▸ Work item:
Please write out the entire listing below exactly, excluding its pictures.

▸ Given information:
::::::::::
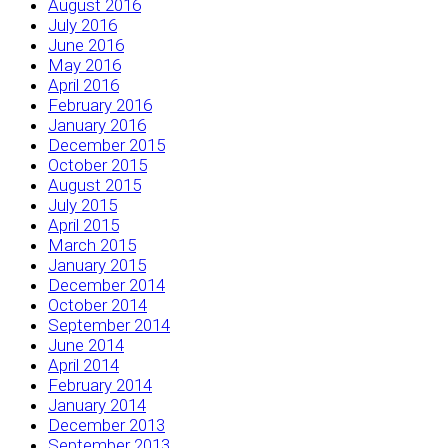
August 2016
July 2016
June 2016
May 2016
April 2016
February 2016
January 2016
December 2015
October 2015
August 2015
July 2015
April 2015
March 2015
January 2015
December 2014
October 2014
September 2014
June 2014
April 2014
February 2014
January 2014
December 2013
September 2013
::::::::::
▸ Task output:
August 2016
July 2016
June 2016
May 2016
April 2016
February 2016
January 2016
December 2015
October 2015
August 2015
July 2015
April 2015
March 2015
January 2015
December 2014
October 2014
September 2014
June 2014
April 2014
February 2014
January 2014
December 2013
September 2013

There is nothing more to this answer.